SPD verteidigt Kurs der Regierung
Dr. Rolf Mützenich (SPD) sprach von einem „anstrengenden aber notwendigen Abstimmungsprozess“ mit den internationalen Partnern. Teils verantwortungslose Kommentare hätten diese Abstimmung erschwert, die Scholz und die Bundesregierung von Anfang an gewollt hätten.
„Gemeinsames Handeln ist voraussetzungsvoll und verantwortungsvoll“, sagte der SPD-Fraktionschef. Es gehe darum, das Selbstverteidigungsrecht der Ukraine und auf der anderen Seite die Sicherheit Deutschlands festzumachen. Beides sei „nicht in Talkshows zu erreichen, sondern nur in harter Arbeit, in harter Diplomatie.“
AfD kritisiert „Kriegstreiberei“
Tino Chrupalla (AfD) kritisierte insbesondere FDP, Bündnis 90/Die Grünen und auch die Union, die er der „Kriegstreiberei“ bezichtigte. Der Bundesregierung warf er vor, den Konflikt aktiv zu verlängern und sich Friedensverhandlungen zu versperren.
„Kann denn die Ukraine überhaupt gewinnen“, fragte der AfD-Fraktionsvorsitzende. Stünde der Einsatz der Mittel im Verhältnis zum Ergebnis? „Sie laufen sehenden Auges direkt ins offene Feuer, ich muss es so offen sagen, direkt in den dritten Weltkrieg.“ Wer glaube, mit Waffenlieferungen Frieden zu schaffen, sei mehr als naiv.
Grüne werben für Geschlossenheit der Nato
Jürgen Trittin (Bündnis 90/Die Grünen) sprach von einer „verbrecherischen Kriegsführung“ Russlands. „Wir wollen ernsthaft verhindern, dass Russland die Ukraine überrennt.“ Wenn man es belohne, dass mit Gewalt Grenzen in Europa verändert werden, dann gefährde man die Sicherheit und den Frieden auch in Deutschland.
Trittin ging auf die verbreitete Sorge ein „vor einer Rutschbahn, an deren Ende ein Krieg zwischen der Nato und Russland“ stehen könnte. „Die Gefahr der Eskalation darf aber kein Freibrief sein für Verbrecher, die glauben, sie hätten die Eskalationshoheit.“ Das beste Mittel gegen diese Gefahr sei die Geschlossenheit der Nato.

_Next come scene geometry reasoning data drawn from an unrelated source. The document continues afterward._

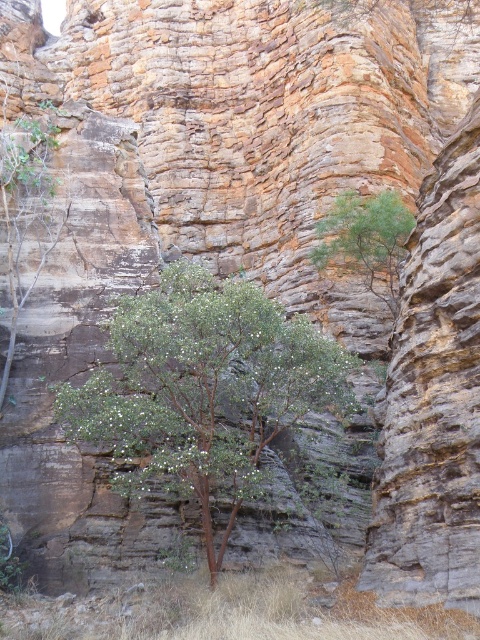 Is green leafy tree at center in front of green leafy shrub at left?

That is True.

Does green leafy tree at center appear on the left side of green leafy shrub at left?

No, green leafy tree at center is not to the left of green leafy shrub at left.

Where is `green leafy tree at center`? The height and width of the screenshot is (640, 480). green leafy tree at center is located at coordinates (203, 388).

At what (x,y) coordinates should I click in order to perform the action: click on green leafy tree at center. Please return your answer as a coordinate pair (x, y). The width and height of the screenshot is (480, 640). Looking at the image, I should click on (203, 388).

Which of these two, green leafy shrub at left or green leafy tree at upper center, stands shorter?

green leafy tree at upper center

Is green leafy shrub at left smaller than green leafy tree at upper center?

No.

Identify the location of green leafy shrub at left. Image resolution: width=480 pixels, height=640 pixels. (27, 205).

The width and height of the screenshot is (480, 640). I want to click on green leafy shrub at left, so click(x=27, y=205).

Is green leafy tree at center to the right of green leafy tree at upper center from the viewer's perspective?

No, green leafy tree at center is not to the right of green leafy tree at upper center.

Is the position of green leafy tree at center more distant than that of green leafy tree at upper center?

No, green leafy tree at center is closer to the viewer.

Is point (315, 360) positioned in front of point (375, 224)?

Yes, it is.

You are a GUI agent. You are given a task and a screenshot of the screen. Output one action in this format:
    pyautogui.click(x=<x>, y=<y>)
    Task: Click on the green leafy tree at center
    Image resolution: width=480 pixels, height=640 pixels.
    Given the screenshot: What is the action you would take?
    pyautogui.click(x=203, y=388) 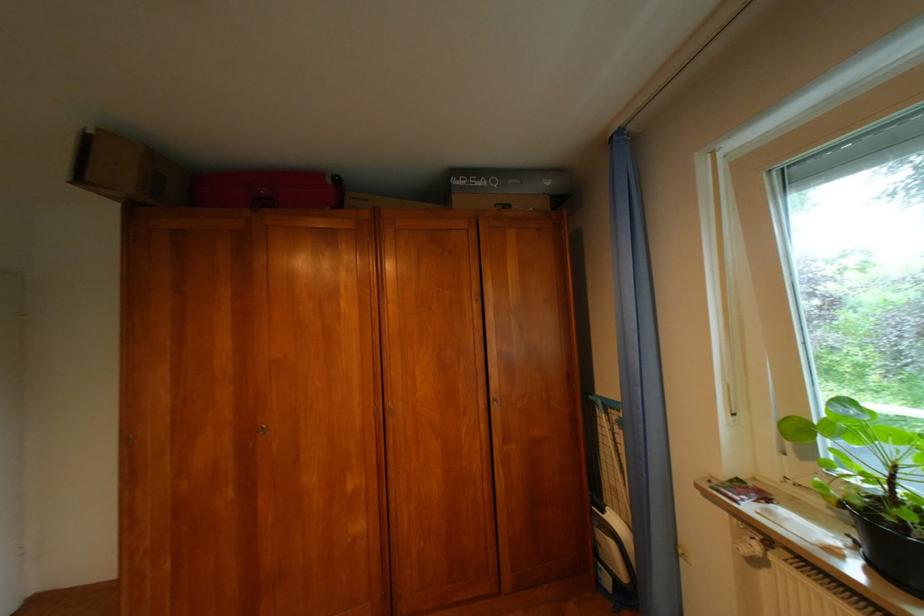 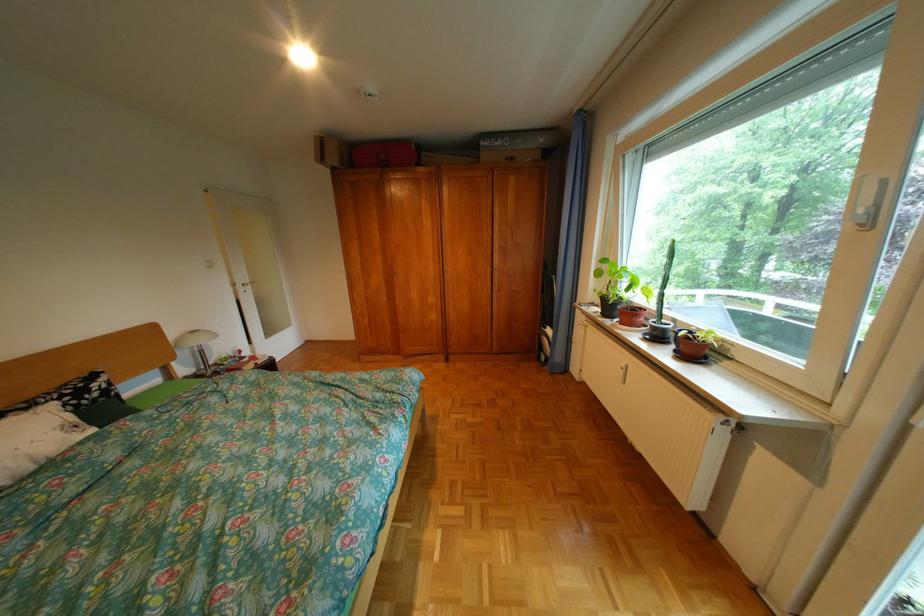 Locate, in the second image, the point that corresponds to point 468,182 in the first image.

(497, 145) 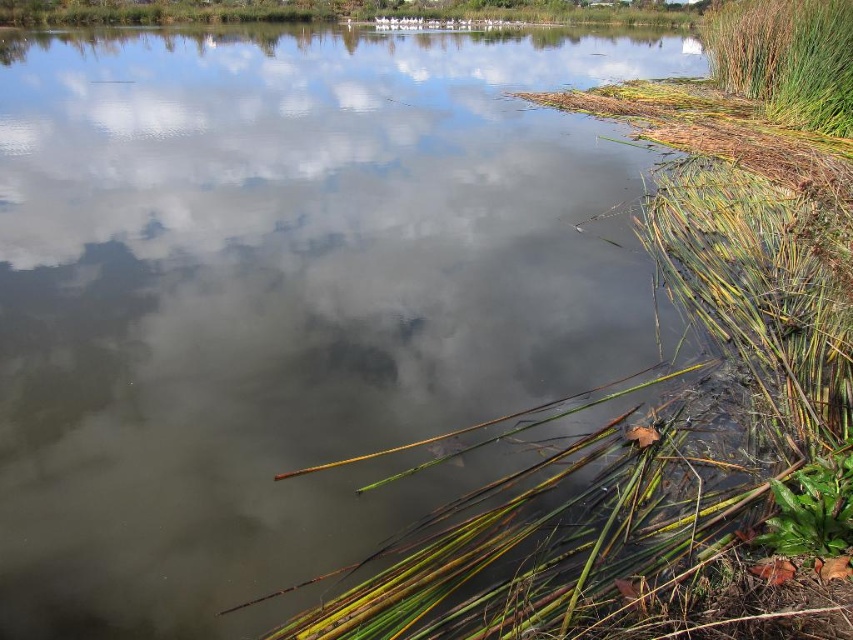 Question: Is green grass at right further to camera compared to green leafy plant at lower right?

Choices:
 (A) no
 (B) yes

Answer: (B)

Question: Which of the following is the closest to the observer?

Choices:
 (A) green grass at right
 (B) green leafy plant at lower right

Answer: (B)

Question: Does green grass at right appear over green leafy plant at lower right?

Choices:
 (A) yes
 (B) no

Answer: (A)

Question: Which point appears farthest from the camera in this image?

Choices:
 (A) (801, 3)
 (B) (769, 536)

Answer: (A)

Question: Does green grass at right appear on the right side of green leafy plant at lower right?

Choices:
 (A) no
 (B) yes

Answer: (B) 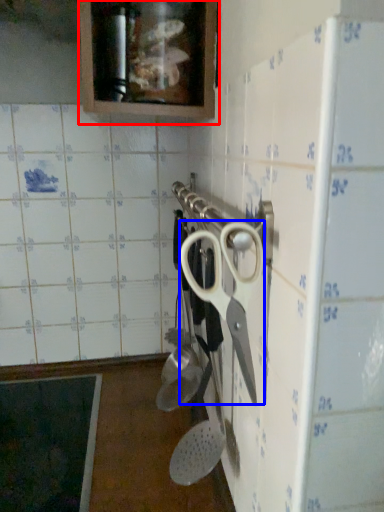 Question: Which object is further to the camera taking this photo, cabinetry (highlighted by a red box) or scissors (highlighted by a blue box)?

Choices:
 (A) cabinetry
 (B) scissors

Answer: (A) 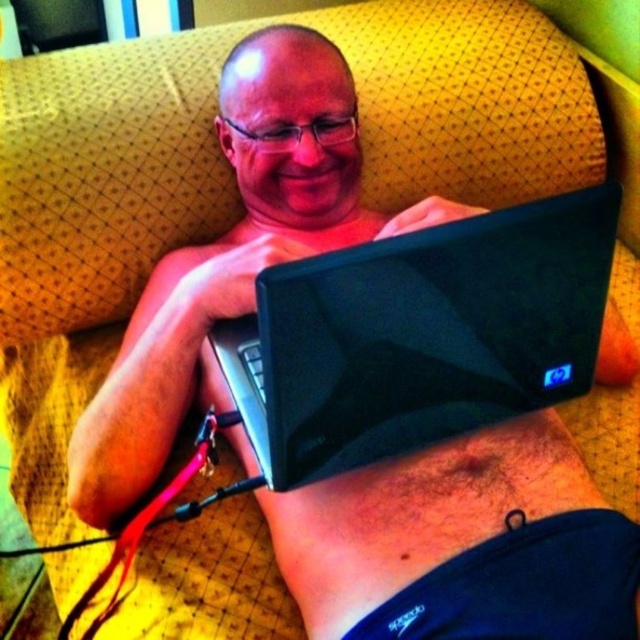 Can you confirm if black glossy laptop at center is smaller than hairy skin at center?

Actually, black glossy laptop at center might be larger than hairy skin at center.

Is black glossy laptop at center to the right of hairy skin at center from the viewer's perspective?

Incorrect, black glossy laptop at center is not on the right side of hairy skin at center.

Is point (294, 388) more distant than point (400, 573)?

No, (294, 388) is in front of (400, 573).

Image resolution: width=640 pixels, height=640 pixels. I want to click on black glossy laptop at center, so click(x=420, y=336). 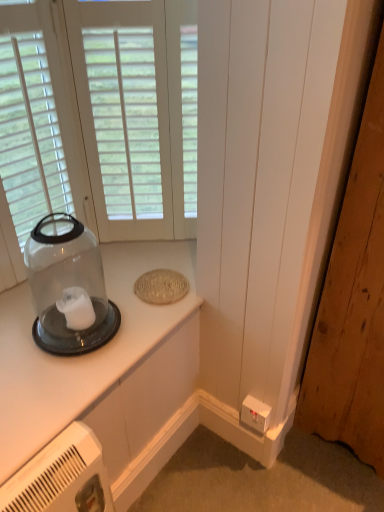 This screenshot has height=512, width=384. I want to click on free point above clear glass jar at upper left (from a real-world perspective), so click(x=85, y=290). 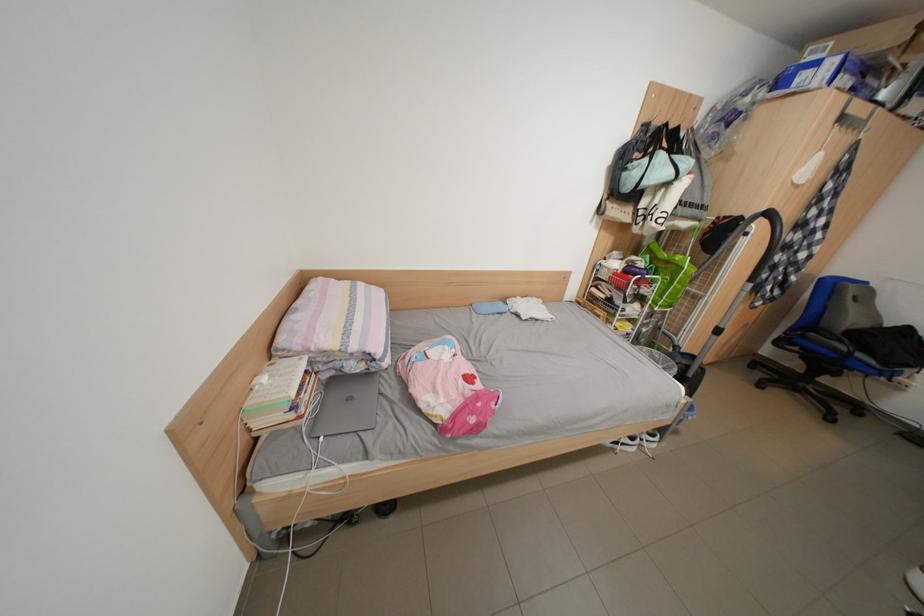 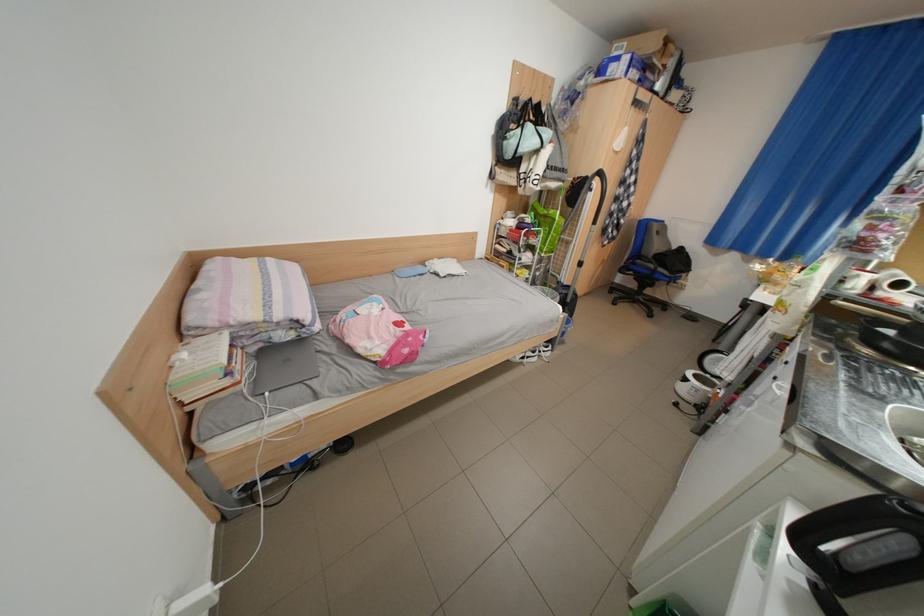 In the second image, find the point that corresponds to point 343,379 in the first image.

(272, 351)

Linke vermisst „strategisches Fundament“
Dr. Dietmar Bartsch (Die Linke) warf der Bundesregierung vor, „ohne strategisches Fundament immer mehr und immer schwerere Waffen“ zu liefern und letztlich auch nicht bei Kampfpanzern stehen zu bleiben. „Morgen Kriegsschiffe, übermorgen Kampfflugzeuge, Tornados, Eurofighter, Flugverbotszonen, dann Nato-Soldaten? Wo soll denn das enden?“
Die Bundesregierung müsse jeder weiteren Eskalation eine Absage erteilen und stattdessen eine „abgestimmte europäische Friedensinitiative“ vorlegen, forderte Bartsch.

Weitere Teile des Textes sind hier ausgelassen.